Variations ǀ Freaky

“THINK Like a Freak” is written by the authors of “Freakonomics,” University of Chicago economist Steven Levitt and New York Times journalist Stephen J. Dubner. Citing their research, they say that our biases — political, intellectual or otherwise — color our view of the world. They also found out that it is mostly the “smartest” people who “tend to seek out evidence that confirms what they already think, rather than new information that would give them a more robust view of reality.”

According to the authors, we should acknowledge that there are some, if not many, things we know nothing about. “Until you can admit what you don’t yet know,” they said, “it’s virtually impossible to learn what you need to.”

They noted that the hard issues that government officials face every day involve questions that can’t be “answered merely by assembling a cluster of facts; they require judgment, intuition, and a guess as to how things will ultimately play out. Furthermore, these are multi-dimensional cause-and-effect questions, which means their outcomes are both distant and nuanced. With complex issues, it can be ridiculously hard to pin a particular cause on a given effect.”

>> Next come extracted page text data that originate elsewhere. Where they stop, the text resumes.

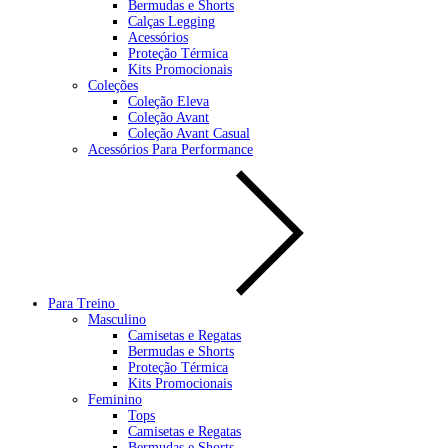
Bermudas e Shorts
Calças Legging
Acessórios
Proteção Térmica
Kits Promocionais
Coleções
Coleção Eleva
Coleção Avant
Coleção Avant Casual
Acessórios Para Performance
Para Treino
Masculino
Camisetas e Regatas
Bermudas e Shorts
Proteção Térmica
Kits Promocionais
Feminino
Tops
Camisetas e Regatas
Bermudas e Shorts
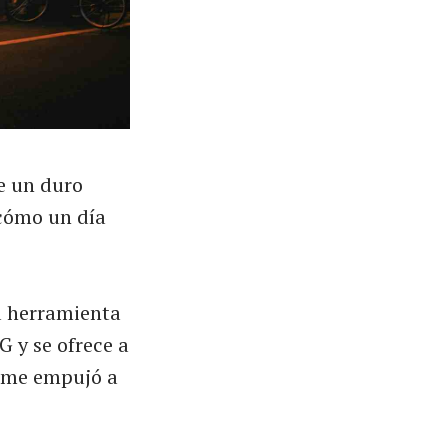
e un duro
 cómo un día
a herramienta
 y se ofrece a
a me empujó a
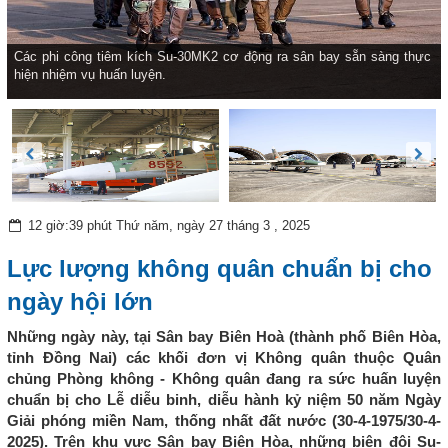
Các phi công tiêm kích Su-30MK2 cơ động ra sân bay sẵn sàng thực
hiện nhiệm vụ huấn luyện.
12 giờ:39 phút Thứ năm, ngày 27 tháng 3 , 2025
Lực lượng không quân chuẩn bị cho
ngày hội lớn
Những ngày này, tại Sân bay Biên Hoà (thành phố Biên Hòa,
tỉnh Đồng Nai) các khối đơn vị Không quân thuộc Quân
chủng Phòng không - Không quân đang ra sức huấn luyện
chuẩn bị cho Lễ diễu binh, diễu hành kỷ niệm 50 năm Ngày
Giải phóng miền Nam, thống nhất đất nước (30-4-1975/30-4-
2025). Trên khu vực Sân bay Biên Hòa, những biên đội Su-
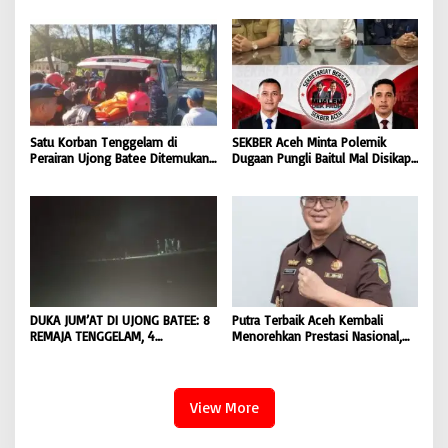
Masyarakat |
Masyarakat Diminta Hentikan
BONGKAR’Perkara.com
Penyebaran Hoaks | BONGKAR
‘Perkara.com
Satu Korban Tenggelam di
SEKBER Aceh Minta Polemik
Perairan Ujong Batee Ditemukan,
Dugaan Pungli Baitul Mal Disikapi
Tim SAR Gabungan Lanjutkan
Objektif, Dorong Penegakan
Pencarian Satu Korban Lain |
Hukum terhadap Oknum |
BONGKAR ‘Perkara.com
BONGKAR ‘Perkara.com
DUKA JUM’AT DI UJONG BATEE: 8
Putra Terbaik Aceh Kembali
REMAJA TENGGELAM, 4
Menorehkan Prestasi Nasional,
DITEMUKAN TEWAS 4 MASIH
Irwansyah Asal Pidie
DICARI | BONGKAR ‘Perkara.com
Dipromosikan Menjadi
Koordinator JAM Pidum
Kejaksaan Agung RI |
View More
BONGKAR’Perkara.com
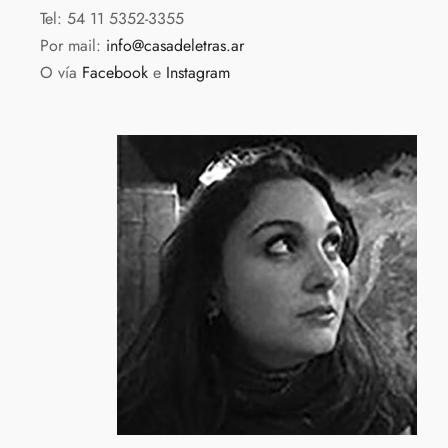
Tel: 54 11 5352-3355
Por mail:
info@casadeletras.ar
O vía
Facebook
e
Instagram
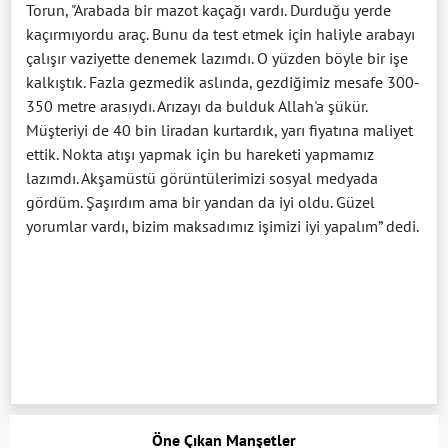
Torun, "Arabada bir mazot kaçağı vardı. Durduğu yerde
kaçırmıyordu araç. Bunu da test etmek için haliyle arabayı
çalışır vaziyette denemek lazımdı. O yüzden böyle bir işe
kalkıştık. Fazla gezmedik aslında, gezdiğimiz mesafe 300-
350 metre arasıydı. Arızayı da bulduk Allah'a şükür.
Müşteriyi de 40 bin liradan kurtardık, yarı fiyatına maliyet
ettik. Nokta atışı yapmak için bu hareketi yapmamız
lazımdı. Akşamüstü görüntülerimizi sosyal medyada
gördüm. Şaşırdım ama bir yandan da iyi oldu. Güzel
yorumlar vardı, bizim maksadımız işimizi iyi yapalım” dedi.
Öne Çıkan Manşetler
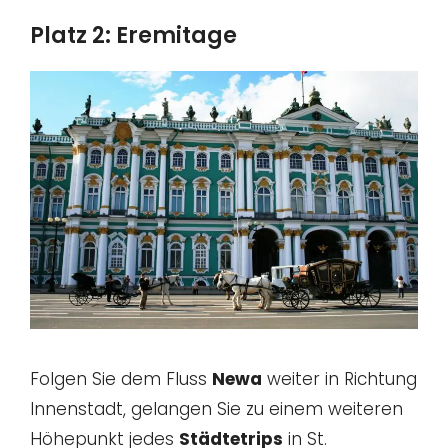
Platz 2: Eremitage
Folgen Sie dem Fluss
Newa
weiter in Richtung
Innenstadt, gelangen Sie zu einem weiteren
Höhepunkt jedes
Städtetrips
in St.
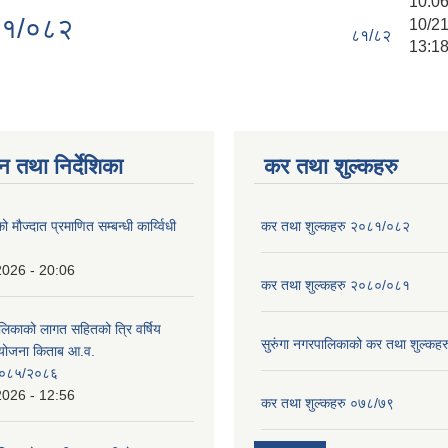
10:0
०८१/०८२
10/2
८१/८२
13:1
न तथा निर्देशिका
कर तथा शुल्कहरु
ो मौज्दात प्रमाणित सम्बन्धी कार्य्विधी
कर तथा शुल्कहरु २०८१/०८२
2026 - 20:06
कर तथा शुल्कहरु २०८०/०८१
ालिकाको लागत सहितको त्रि वर्षिय
सुरुंगा नगरपालिकाको कर तथा शुल्कह
ययोजना किताब आ.व.
०८५/२०८६
2026 - 12:56
कर तथा शुल्कहरु ०७८/७९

In short, Levitt and Dubner, said, “it can be hard to ever really ‘know’ what caused or solved a given problem — and that’s for events that have already happened. Just think how much harder it is to predict what will work in the future.”

This is exactly what many of us don’t want to hear from experts and politicians, especially those running for office. We want to be assured that there are “solutions” to the current problems. We are eager to believe anyone who appears “smart” and has the “right” credentials: education, experience, reputation and an unshakeable belief that s/he knows what s/he’s talking about.

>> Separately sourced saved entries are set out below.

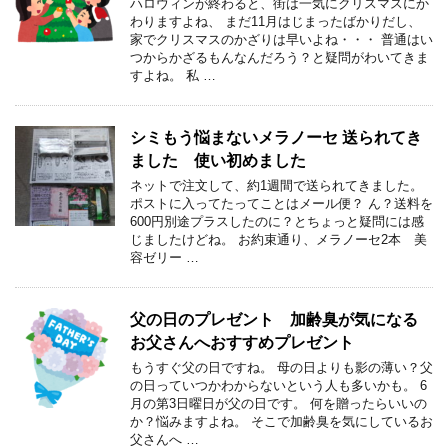
ハロウィンが終わると、街は一気にクリスマスにか
わりますよね、 まだ11月はじまったばかりだし、
家でクリスマスのかざりは早いよね・・・ 普通はい
つからかざるもんなんだろう？と疑問がわいてきま
すよね。 私 …
シミもう悩まないメラノーセ 送られてき
ました 使い初めました
ネットで注文して、約1週間で送られてきました。
ポストに入ってたってことはメール便？ ん？送料を
600円別途プラスしたのに？とちょっと疑問には感
じましたけどね。 お約束通り、メラノーセ2本 美
容ゼリー …
父の日のプレゼント 加齢臭が気になる
お父さんへおすすめプレゼント
もうすぐ父の日ですね。 母の日よりも影の薄い？父
の日っていつかわからないという人も多いかも。 6
月の第3日曜日が父の日です。 何を贈ったらいいの
か？悩みますよね。 そこで加齢臭を気にしているお
父さんへ …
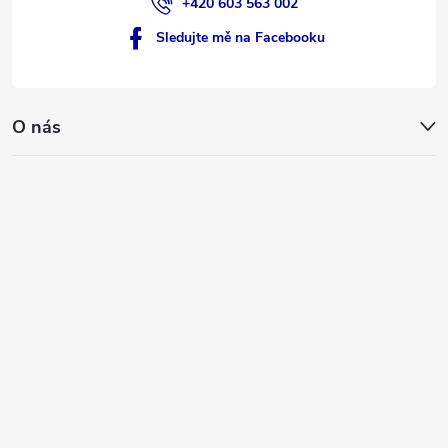
+420 603 563 002
Sledujte mě na Facebooku
O nás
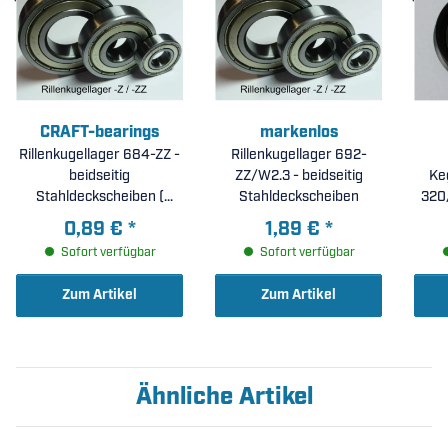
CRAFT-bearings
markenlos
Rillenkugellager 684-ZZ -
Rillenkugellager 692-
beidseitig
ZZ/W2.3 - beidseitig
Ke
Stahldeckscheiben (
Stahldeckscheiben
320
4x9x4mm )
0,89 €
*
1,89 €
*
Sofort verfügbar
Sofort verfügbar
Zum Artikel
Zum Artikel
Ähnliche Artikel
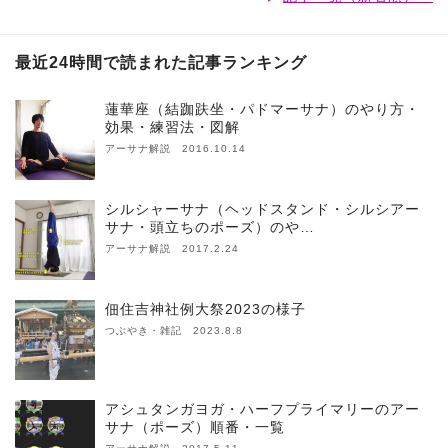
最近24時間で読まれた記事ランキング
蓮華座（結跏趺坐・パドマーサナ）のやり方・
効果・練習法・図解
アーサナ解説 2016.10.14
シルシャーサナ（ヘッドスタンド・シルシアー
サナ・頭立ちのポーズ）のや…
アーサナ解説 2017.2.24
佃住吉神社例大祭2023の様子
つぶやき・雑記 2023.8.8
アシュタンガヨガ・ハーフプライマリーのアー
サナ（ポーズ）順番・一覧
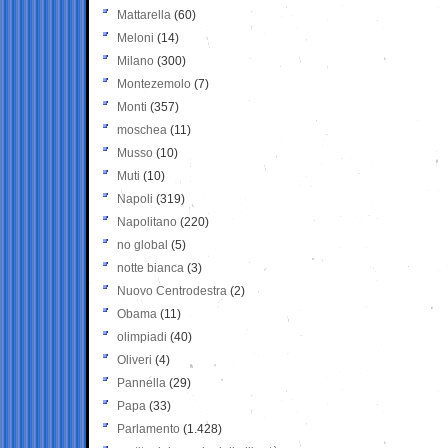
Mattarella
(60)
Meloni
(14)
Milano
(300)
Montezemolo
(7)
Monti
(357)
moschea
(11)
Musso
(10)
Muti
(10)
Napoli
(319)
Napolitano
(220)
no global
(5)
notte bianca
(3)
Nuovo Centrodestra
(2)
Obama
(11)
olimpiadi
(40)
Oliveri
(4)
Pannella
(29)
Papa
(33)
Parlamento
(1.428)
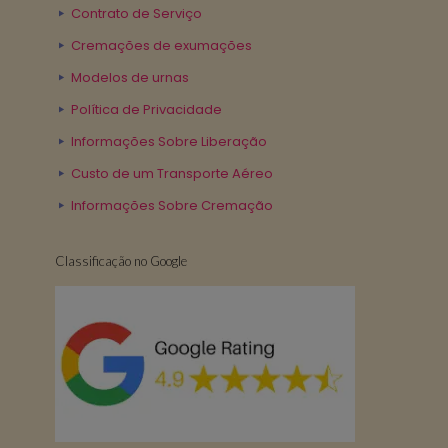
Contrato de Serviço
Cremações de exumações
Modelos de urnas
Política de Privacidade
Informações Sobre Liberação
Custo de um Transporte Aéreo
Informações Sobre Cremação
Classificação no Google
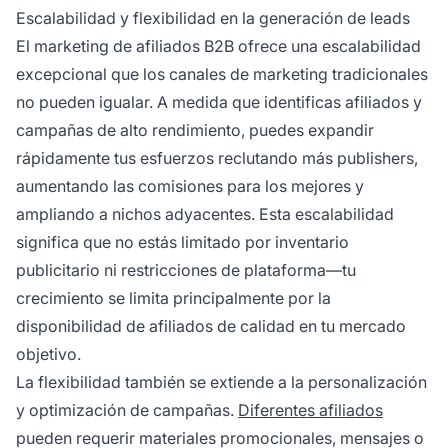
Escalabilidad y flexibilidad en la generación de leads
El marketing de afiliados B2B ofrece una escalabilidad
excepcional que los canales de marketing tradicionales
no pueden igualar. A medida que identificas afiliados y
campañas de alto rendimiento, puedes expandir
rápidamente tus esfuerzos reclutando más publishers,
aumentando las comisiones para los mejores y
ampliando a nichos adyacentes. Esta escalabilidad
significa que no estás limitado por inventario
publicitario ni restricciones de plataforma—tu
crecimiento se limita principalmente por la
disponibilidad de afiliados de calidad en tu mercado
objetivo.
La flexibilidad también se extiende a la personalización
y optimización de campañas.
Diferentes afiliados
pueden requerir materiales promocionales, mensajes o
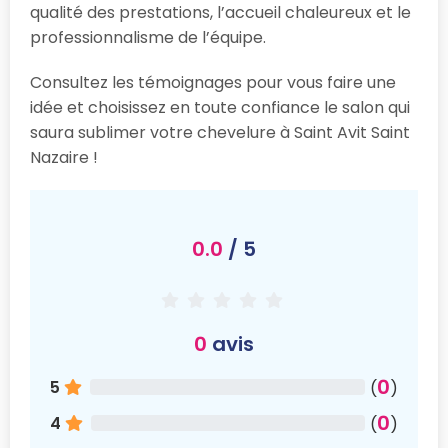
qualité des prestations, l’accueil chaleureux et le
professionnalisme de l’équipe.
Consultez les témoignages pour vous faire une
idée et choisissez en toute confiance le salon qui
saura sublimer votre chevelure à Saint Avit Saint
Nazaire !
0.0
/ 5
0
avis
0
5
(
)
0
4
(
)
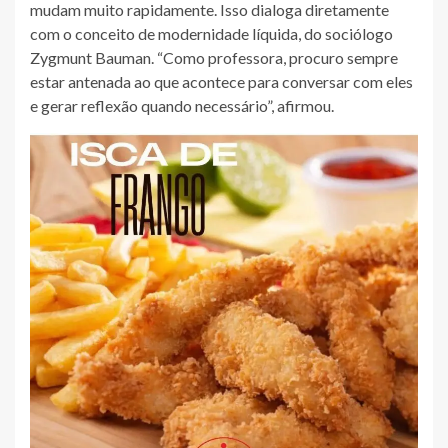
mudam muito rapidamente. Isso dialoga diretamente
com o conceito de modernidade líquida, do sociólogo
Zygmunt Bauman. “Como professora, procuro sempre
estar antenada ao que acontece para conversar com eles
e gerar reflexão quando necessário”, afirmou.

However, as Levitt and Dubner would put it, “It isn’t only that we know less than we pretend about the outside world; we don’t even know ourselves all that well. Most people are terrible at the seemingly simple task of assessing their own talents.” Moreover, “just because you’re great at something doesn’t mean you’re good at everything.”

In any case, you might want to compare your high hopes as a CNMI voter on Election Day in 2022 with your unvarnished sentiments today about the politicians you voted into office.

Theory and practice

“Smart” leaders, we are told, know that people respond to incentives. All we need to do is to find the right “incentives” and, voila!, people will act the way they should. That’s the theory. In practice, Levitt and Dubner said it is not always easy to figure out the right incentives. “Different types of incentives — financial, social, moral, legal, and others — push people’s buttons in different directions, in different magnitudes. An incentive that works beautifully in one setting may backfire in another.”

The key, they added, “is to think less about the ideal behavior of imaginary people and more about the actual behavior of real people.” Spoiler alert: Real people are unpredictable. They “are complicated creatures, with a nuanced set of private and public incentives, and [whose] behavior is enormously influenced by circumstances.”

Nor surprisingly, plenty “of incentives fail — and some fail so spectacularly that they produce even more of the bad behavior they were meant to stop.”

As an example, Levitt and Dubner mentioned Mexico City’s anti-air pollution measure that required drivers to leave their cars home one workday each week, with the particular day determined by the car’s license-plate number. Fewer cars would mean more people using public transportation and less pollution overall. That’s the goal. The actual result: There were more cars on the road, no increase in the use of public transportation, and no improvement in air quality. Why? “In order to skirt the license-plate ban, a lot of people…bought a second car — many of which were older, cheaper gas guzzlers.”

Welfare, to cite another example, was supposed to be a much-needed helping hand and a temporary relief while the recipient looked for a job. Instead, for many recipients, remaining on welfare and finding ways to “game” the system became the job itself.

I myself suspect a possible link between the prevalence of NCDs and the virtually “free” healthcare made available by the CNMI government, with a significant assist from the federal government. Some people have told me that they’re not overly worried about their health because they know the hospital will take care of them. Some said they don’t need health insurance because they can always go to CHCC, which will send them to a Guam or U.S. hospital if needed. To be sure, all of this is anecdotal. But it could serve as a fascinating subject for further research.

Back to Levitt and Dubner. They remind us that “no individual or government will ever be as smart as all the people out there scheming to beat an incentive plan.” It’s also easy “to envision how you’d change the behavior of people who think just like you do, but the people whose behavior you’re trying to change often don’t think like you — and, therefore, don’t respond as you might expect.”